Keep the volleys straight and try not to let them stray off the side wall. Advanced players can make it all the way to volleying from the back wall; if you manage that, you can ladder your way forward again by stepping up after each set of volleys. This drill improves your racquet control, hand-eye coordination, and shoulder endurance, and it is good cardio as you move and react.
To get the most out of it, enforce some discipline: every volley should be shoulder-high and parallel to the side wall. If you start spraying the ball, reset and focus. Intermediate players should include this drill, while newer players might start with a simpler version. If you are a beginner and find this too hard, try standing about one step in from a side wall and see how many gentle volleys you can tap up against that side wall without letting it drop. That simpler exercise builds the same tracking skills in a more controlled way, and over time you will graduate to the full stepping volley drill.
One foot in the box volley challenge
Here is another volley exercise that also forces a good positioning habit. Stand with one foot inside the service box, keeping one foot touching inside that box area on the floor, and try to volley straight to yourself as long as possible. The catch is you cannot move that foot. It anchors you, so you will need to reach and adjust your torso for wide balls. See how many volleys you can get in a row before you lose control.
Keeping one foot in the box simulates having to volley while maintaining position near the T, and it trains you to lean and use your wrist and reach. If it is too easy, challenge yourself by hitting some volleys higher or lower to vary the difficulty, or by increasing the speed of your volleys to test your reactions. This drill is good for building stability and improving your volley accuracy under a constraint.
As always, do it on both forehand and backhand sides. If you do the volley ladder drill above and this one foot drill, you are not only improving control but also getting a shoulder workout, which helps you volley better when you go back to match play.
Solo drop shot practice
The drop shot demands touch and accuracy, and solo practice is good for dialing it in. A simple way to practice drops alone is with a feed-and-drop routine. Start at the T (center). Gently feed or toss the ball up to hit it so that it bounces off the front wall and lands somewhere around the service line or just in front of you. Then move quickly forward, as if approaching a short ball, and hit a drop shot aiming for one of the front corners.
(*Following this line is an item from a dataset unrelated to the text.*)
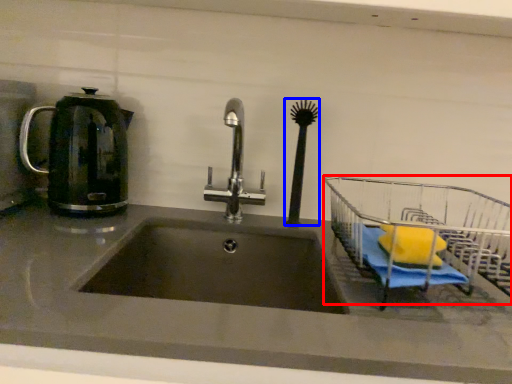 Question: Which point is further to the camera, cart (highlighted by a red box) or brush (highlighted by a blue box)?

Choices:
 (A) cart
 (B) brush

Answer: (B) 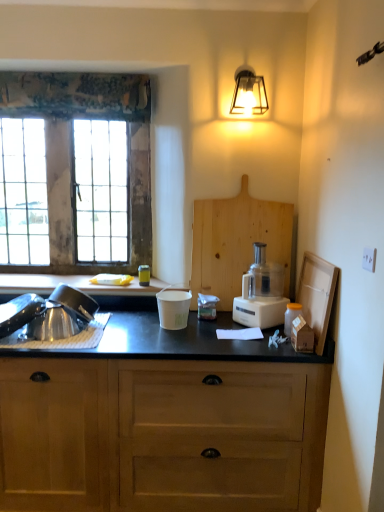 Question: From a real-world perspective, is white plastic food processor at center-right under wooden cabinet at lower center?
Try to simulate a real in-game drop: get low, bend your front knee into a lunge, and lightly guide the ball to the front wall so that it dies near the floor. Put a target on the floor in the front corner, for instance a sheet of paper against the side wall a couple of feet from the front wall, and see how often your drop lands on or near it. Since drop shots are slower and softer than drives, you might find you can hit that target fairly often, which is good for confidence.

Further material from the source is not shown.